Monday 26th July 2010

Given recent tentative steps toward recovery in the global economy following the worst slowdown for 70 years, it is clear that the focus in many countries has turned from stimulus measures to austerity programmes.

Jersey, whilst showing commendable resilience, could not expect to chart its way through such stormy economic waters with out some impact, and all sectors of the economy have felt the effects of the slowdown, which will in time reduce government revenues.
As with most countries this has prompted a slew of reviews in Jersey with the Comprehensive Spending Review (CSR), Business Taxation Review (BTR) and the curiously named Fiscal Strategy Review (FSR), which is in reality a review of personal taxation and indirect taxes.

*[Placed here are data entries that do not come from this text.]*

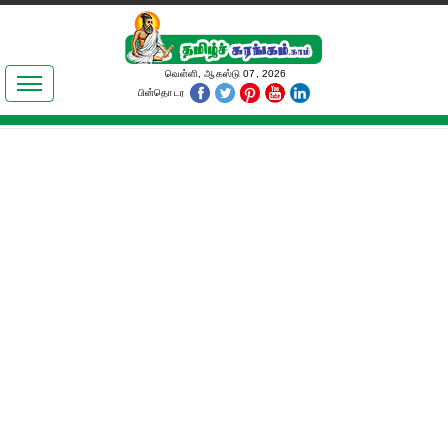
இலக்கியங்கள்
வெள்ளி, ஆகஸ்டு 07, 2026
பின்தொடர
தமிழ் உலகம்
அறிவியல்
பொதுஅறிவு
ஆன்மிகம்
ஜோதிடம்
மருத்துவம்
பெண்கள் பகுதி
நகைச்சுவை
கலையுலகம்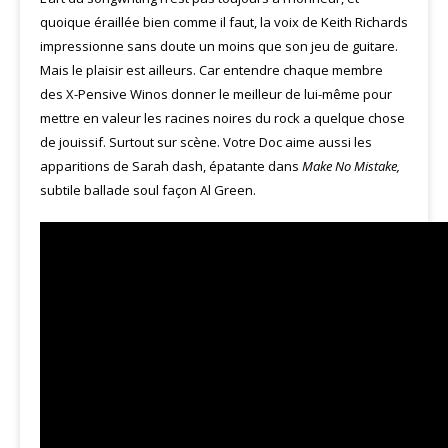
quoique éraillée bien comme il faut, la voix de Keith Richards
impressionne sans doute un moins que son jeu de guitare.
Mais le plaisir est ailleurs. Car entendre chaque membre
des X-Pensive Winos donner le meilleur de lui-même pour
mettre en valeur les racines noires du rock a quelque chose
de jouissif. Surtout sur scène. Votre Doc aime aussi les
apparitions de Sarah dash, épatante dans
Make No Mistake,
subtile ballade soul façon Al Green.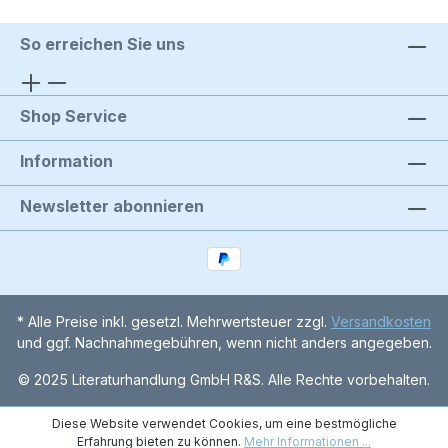
So erreichen Sie uns
Shop Service
Information
Newsletter abonnieren
* Alle Preise inkl. gesetzl. Mehrwertsteuer zzgl.
Versandkosten
und ggf. Nachnahmegebühren, wenn nicht anders angegeben.
© 2025 Literaturhandlung GmbH R&S. Alle Rechte vorbehalten.
Diese Website verwendet Cookies, um eine bestmögliche
Erfahrung bieten zu können.
Mehr Informationen ...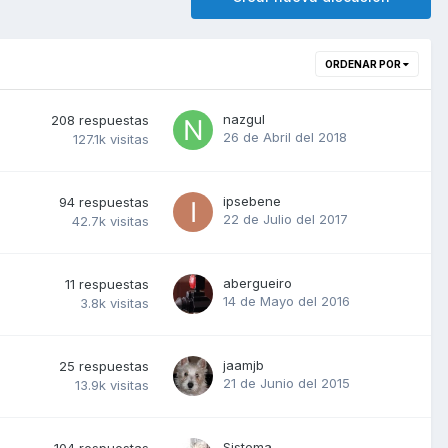
ORDENAR POR
nazgul
208
respuestas
26 de Abril del 2018
127.1k
visitas
ipsebene
94
respuestas
22 de Julio del 2017
42.7k
visitas
abergueiro
11
respuestas
14 de Mayo del 2016
3.8k
visitas
jaamjb
25
respuestas
21 de Junio del 2015
13.9k
visitas
Sistema
104
respuestas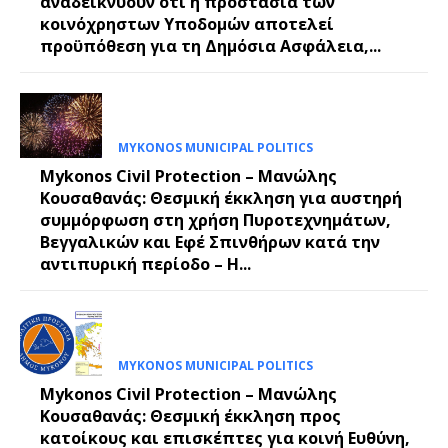
αναδεικνύουν ότι η προστασία των
κοινόχρηστων Υποδομών αποτελεί
προϋπόθεση για τη Δημόσια Ασφάλεια,...
MYKONOS MUNICIPAL POLITICS
Mykonos Civil Protection – Μανώλης
Κουσαθανάς: Θεσμική έκκληση για αυστηρή
συμμόρφωση στη χρήση Πυροτεχνημάτων,
Βεγγαλικών και Εφέ Σπινθήρων κατά την
αντιπυρική περίοδο – Η...
MYKONOS MUNICIPAL POLITICS
Mykonos Civil Protection – Μανώλης
Κουσαθανάς: Θεσμική έκκληση προς
κατοίκους και επισκέπτες για κοινή Ευθύνη,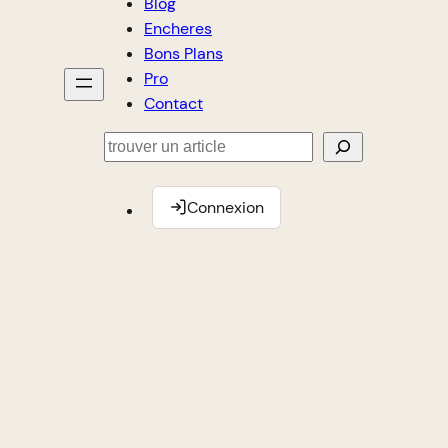
Blog
Encheres
Bons Plans
Pro
Contact
Rechercher
Connexion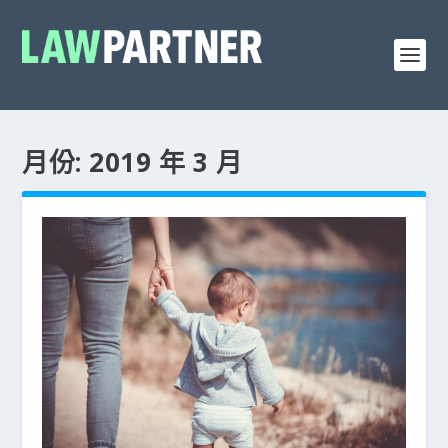
月份: 2019 年 3 月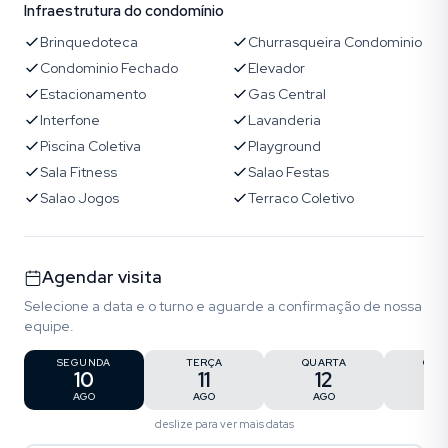
Infraestrutura do condomínio
Brinquedoteca
Churrasqueira Condominio
Condominio Fechado
Elevador
Estacionamento
Gas Central
Interfone
Lavanderia
Piscina Coletiva
Playground
Sala Fitness
Salao Festas
Salao Jogos
Terraco Coletivo
Agendar visita
Selecione a data e o turno e aguarde a confirmação de nossa
equipe.
SEGUNDA
TERÇA
QUARTA
QUI
10
11
12
1
AGO
AGO
AGO
AG
deslize para ver mais datas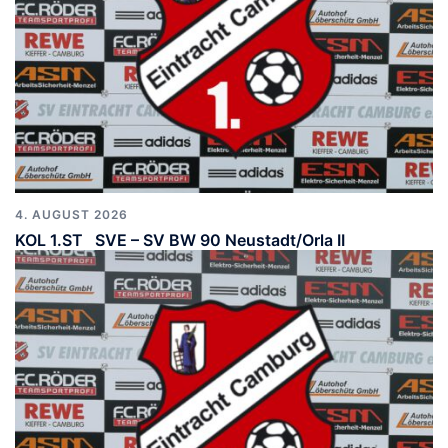
4. AUGUST 2026
KOL 1.ST SVE – SV BW 90 Neustadt/Orla II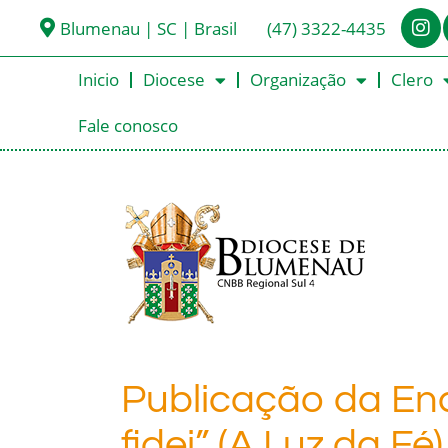
Blumenau | SC | Brasil
(47) 3322-4435
Inicio
Diocese
Organização
Clero
Fale conosco
Publicação da En
fidei” (A Luz da Fé)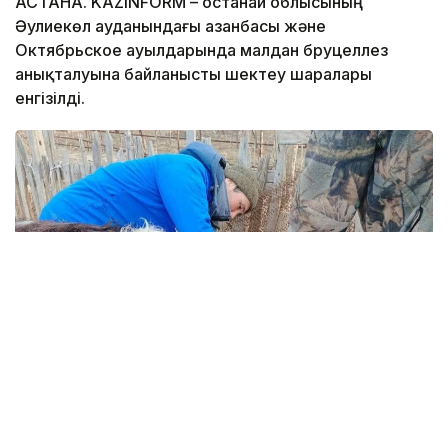
АСТАНА. KAZINFORM – Қостанай облысының
Әулиекөл ауданындағы Қазанбасы және
Октябрьское ауылдарында малдан бруцеллез
анықталуына байланысты шектеу шаралары
енгізілді.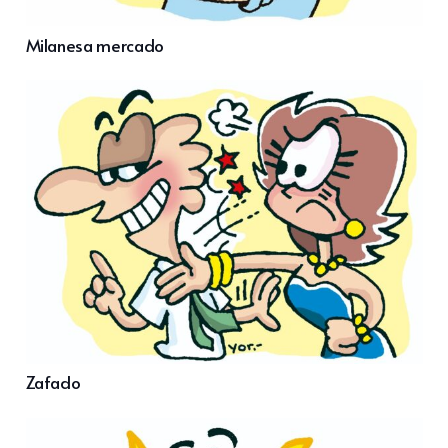
Milanesa mercado
Zafado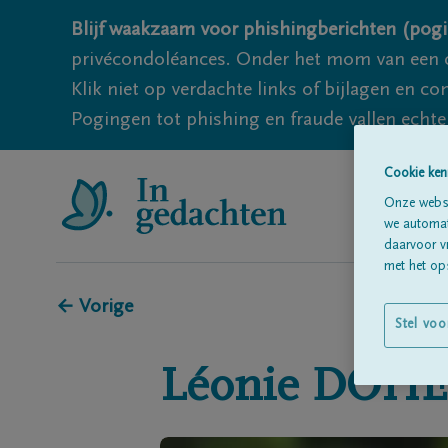
Blijf waakzaam voor phishingberichten (pogi
privécondoléances. Onder het mom van een c
Klik niet op verdachte links of bijlagen en 
Pogingen tot phishing en fraude vallen echter
Cookie ken
Onze websi
we automati
daarvoor v
met het ops
← Vorige
Stel voo
Léonie
DOHE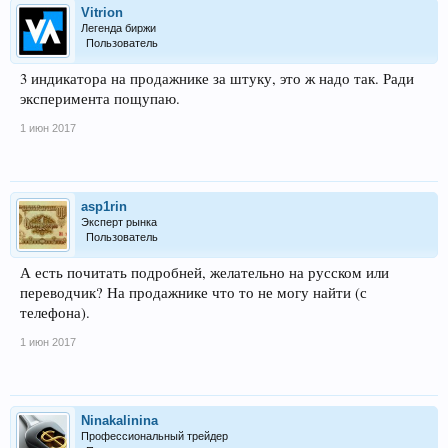
Vitrion
Легенда биржи
Пользователь
3 индикатора на продажнике за штуку, это ж надо так. Ради
эксперимента пощупаю.
1 июн 2017
asp1rin
Эксперт рынка
Пользователь
А есть почитать подробней, желательно на русском или
переводчик? На продажнике что то не могу найти (с
телефона).
1 июн 2017
Ninakalinina
Профессиональный трейдер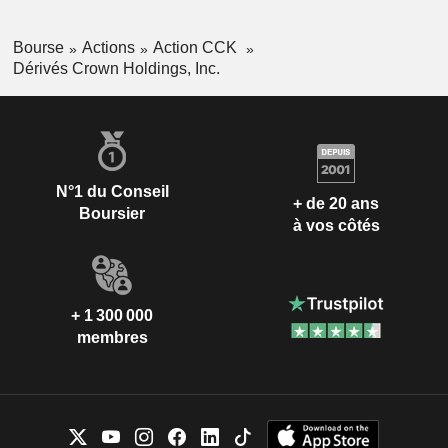
Bourse
Actions
Action CCK
Dérivés Crown Holdings, Inc.
N°1 du Conseil
+ de 20 ans
Boursier
à vos côtés
+ 1 300 000
membres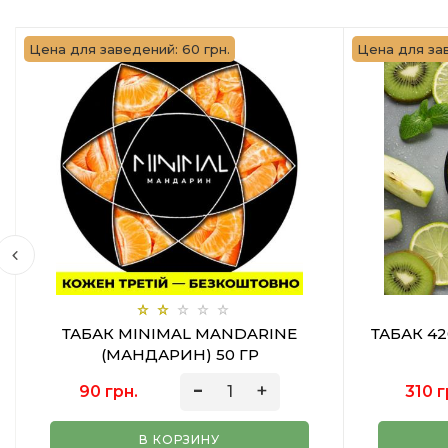
Цена для заведений: 60 грн.
Цена для зав
ТАБАК MINIMAL MANDARINE
ТАБАК 42
(МАНДАРИН) 50 ГР
90 грн.
310 г
В КОРЗИНУ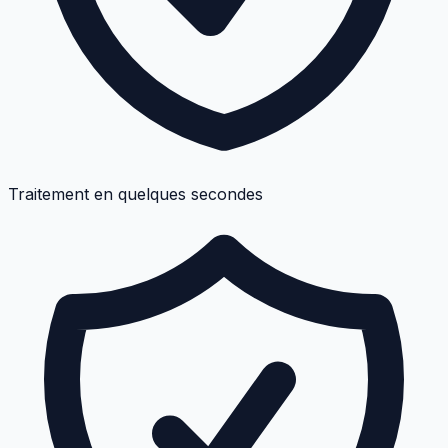
Traitement en quelques secondes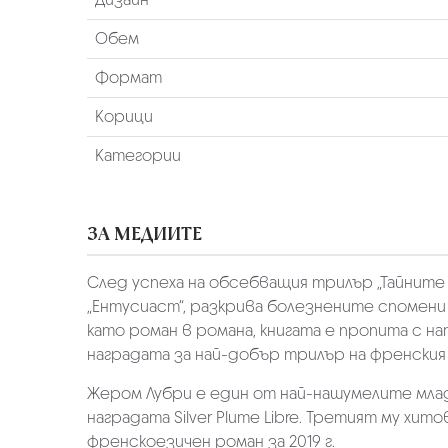
Обем
Формат
Корици
Категории
ЗА МЕДИИТЕ
След успеха на обсебващия трилър „Тайните 
„Ентусиаст“, разкрива болезнените спомени
като роман в романа, книгата е пропита с на
наградата за най-добър трилър на френския
Жером Лубри е един от най-нашумелите млад
наградата Silver Plume Libre. Третият му хи
френскоезичен роман за 2019 г.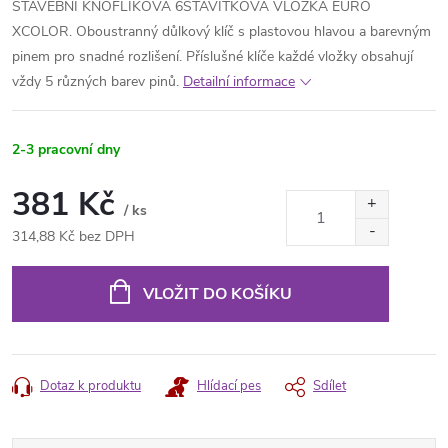
STAVEBNÍ KNOFLÍKOVÁ 6STAVÍTKOVÁ VLOŽKA EURO
XCOLOR. Oboustranný důlkový klíč s plastovou hlavou a barevným
pinem pro snadné rozlišení. Příslušné klíče každé vložky obsahují
vždy 5 různých barev pinů.
Detailní informace
2-3 pracovní dny
381 Kč
/ ks
314,88 Kč bez DPH
Měrná
cena:
VLOŽIT DO KOŠÍKU
Dotaz k produktu
Hlídací pes
Sdílet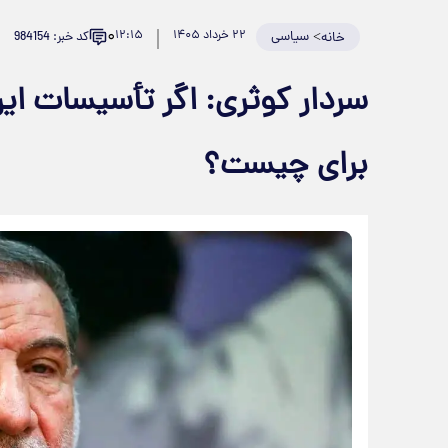
۰
>
سیاسی
۲۲ خرداد ۱۴۰۵
۱۲:۱۵
کد خبر: 984154
خانه
سردار کوثری: اگر تأسیسات ایر
برای چیست؟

Following comment from a number of Jersey Finance members it has been suggested that a dissemination of views and feedback received to date would be helpful in terms of contributing to the debates which naturally arise. With the benefit of advice and views from trade associations and other members I am therefore going to comment on each of these reviews in turn over the next few weeks with particular reference to the potential impact on the Finance Industry and de facto the Jersey economy. I begin this series with comment on the Comprehensive Spending Review.
D is for deficit
Current Treasury estimates are that Jersey is heading toward a £100m deficit and it is  proposed that this is dealt with through £50m of cuts and £50m in increased taxes.  The latter appear to be subject to consultation but not the former.  This is putting the proverbial cart before the horse, as the balance achieved between spending cuts on the one hand and tax increases on the other must ensure the imperative of a competitive and sustainable economy. If this balance is not achieved taxation measures become a tax on jobs, the tax base reduces and the increased tax rates result in less, not more tax being collected.
 C is for Consolidation
The UK Coalition government has recognised the importance of a balanced and competitive economy with a broadly 80:20 approach in favour of cuts, with the goal of reducing government spending to more sustainable levels. This core strategy is complemented by a blend of tax increases (VAT to 20%) and tax reductions (Corporation tax to fall to 24%) in order to increase revenues and grow jobs, by making business more competitive.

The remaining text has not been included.